The Maharashtra State Secondary and Higher Secondary School Principals’ Association had written to Rajendra Darda, school education minister, and Fauziya Khan, minister of state for school education, stating that they would stop serving mid-day meals from August 16. On Monday, the association met in Pune to come up with a district-specific action plan.
Students and parents, too, have been informed about the strike.“For the last four days, we have stopped serving these meals. Students have been told to bring lunchboxes so that they do not remain hungry,” said Subhash Mane, head of the association.
One of the main complaints of the association is that principals will be held accountable for the quality of meals served. Currently, in areas where the meals are prepared in the school itself, the principal or teachers, are supposed to watch over the cooking process. However, principals said that they did not have the time to oversee the process and that the raw materials provided by the government were of low standards.
“The Bihar incident has scared principals. If something goes wrong, they will be arrested for no fault of theirs. In the last year, eight principals have committed suicide for the same reason,’’ said Mane.
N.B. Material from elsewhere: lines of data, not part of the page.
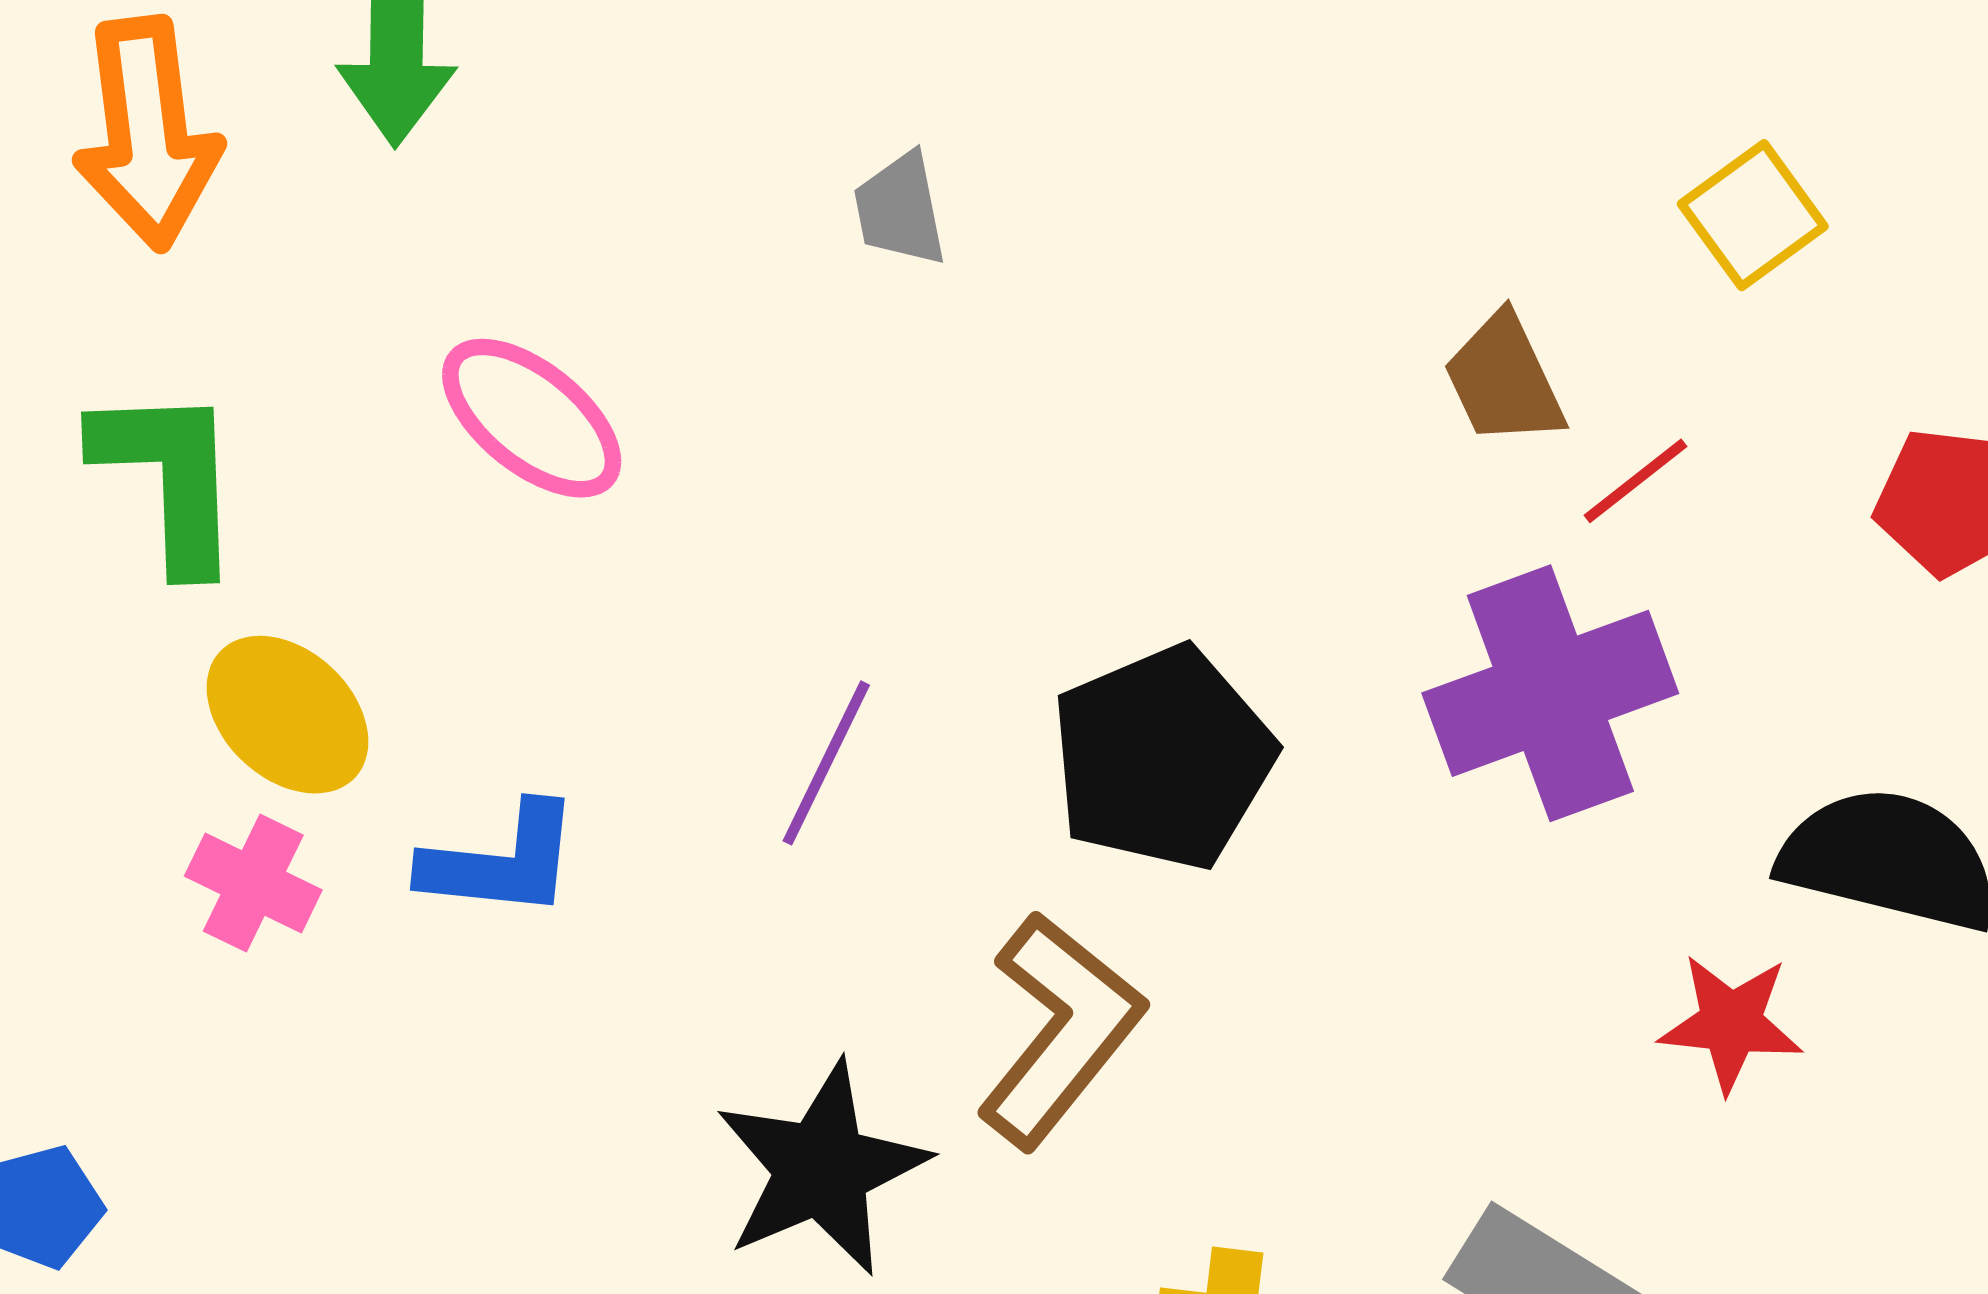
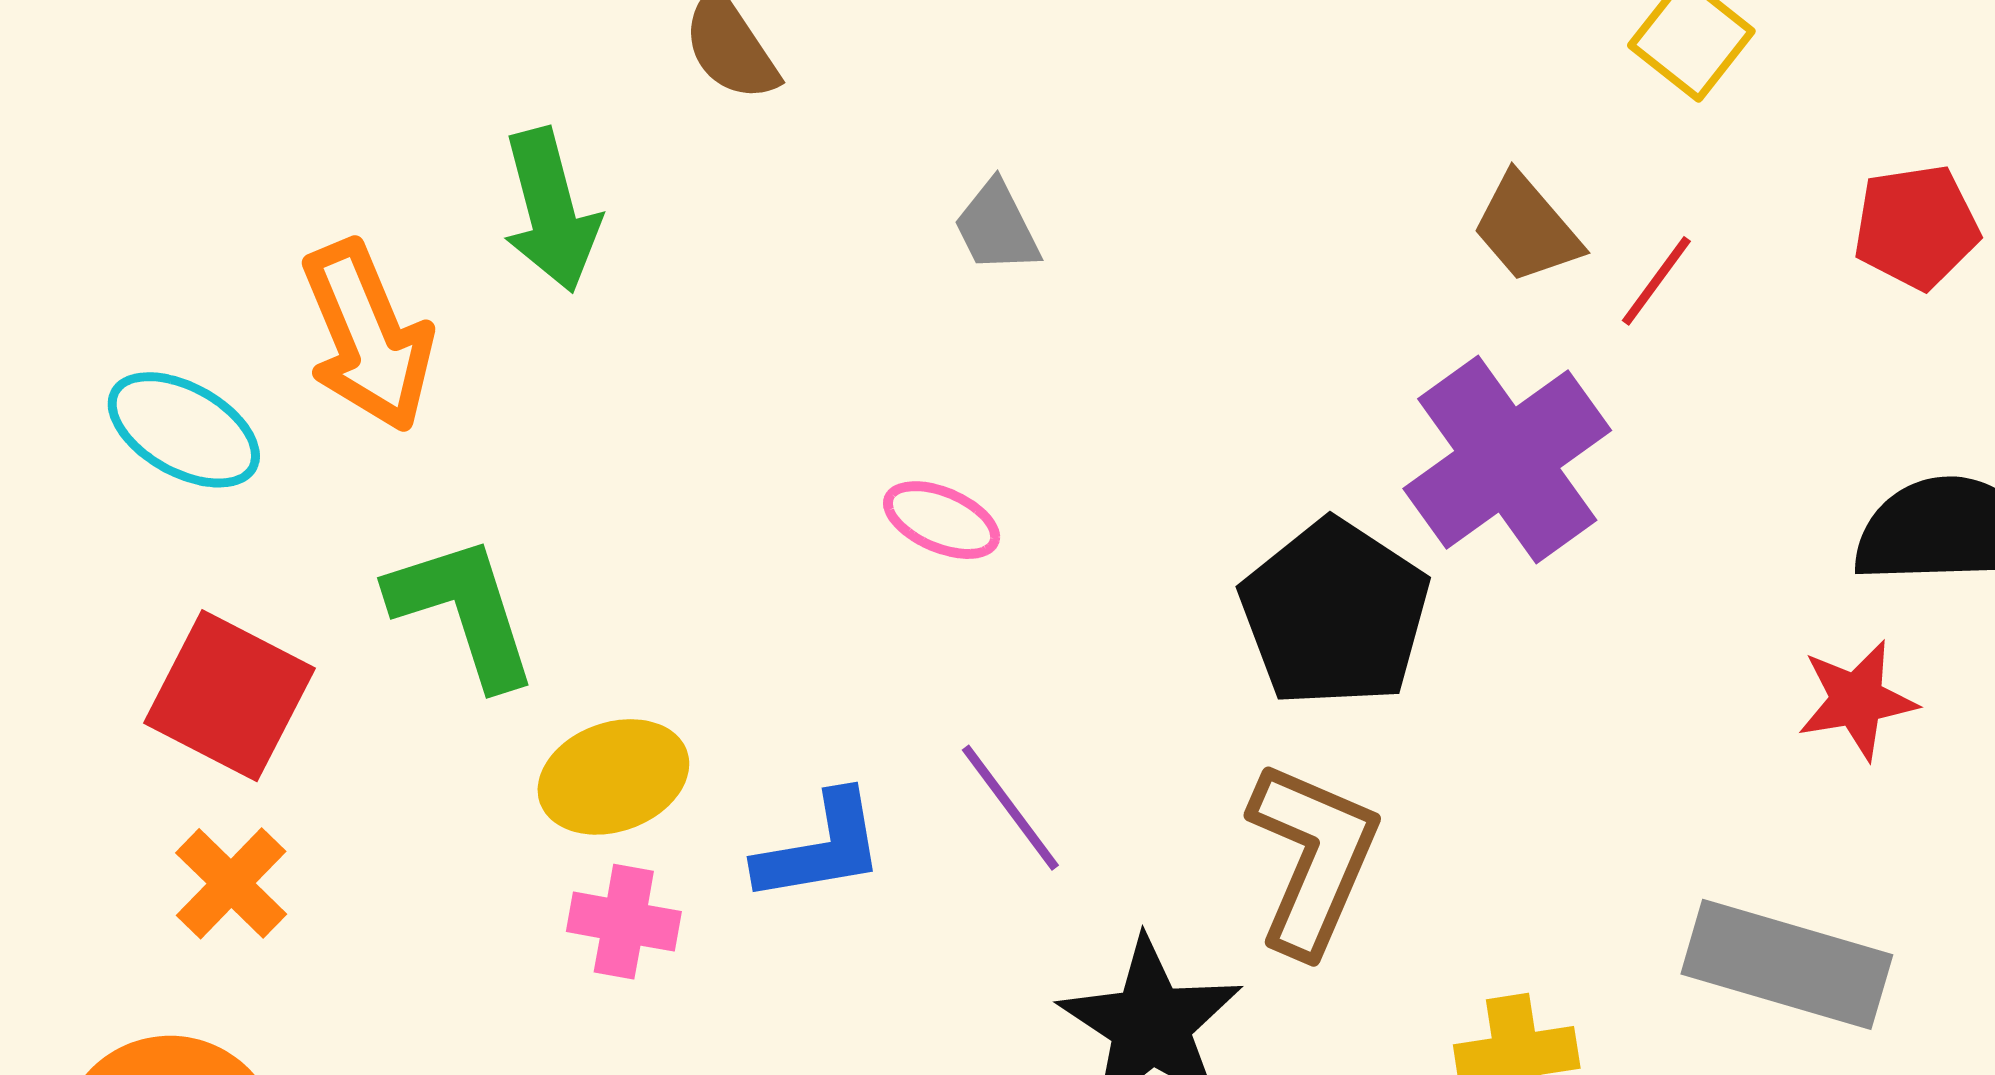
pink ellipse: (532, 418) -> (942, 520), moved, size x0.7
purple cross: (1550, 693) -> (1507, 460), moved
yellow ellipse: (287, 715) -> (613, 777), turned -47
purple line: (826, 763) -> (1010, 808), moved, turned -47

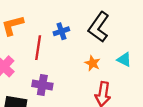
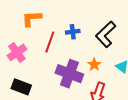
purple cross: (42, 85) -> (69, 74), moved, size x1.5

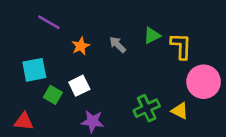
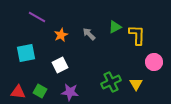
pink circle: (204, 82) -> (154, 62), size x0.7
green square: (53, 95) -> (40, 91), moved
yellow triangle: (180, 111) -> (136, 84), turned 32

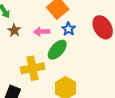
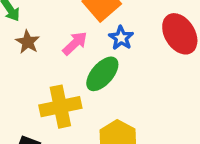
pink arrow: (42, 32) -> (75, 43), turned 140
Instead of daily meals, the association has suggested the payment of a food allowance directly to students or creation of central kitchens that will prepare the meals. They have also suggested that packaged food or non-perishable items be distributed to students.
“Since we do not get the aid that is necessary to ensure that the food is safe, it is better if the government executes the process rather than holding us responsible,” said Mane.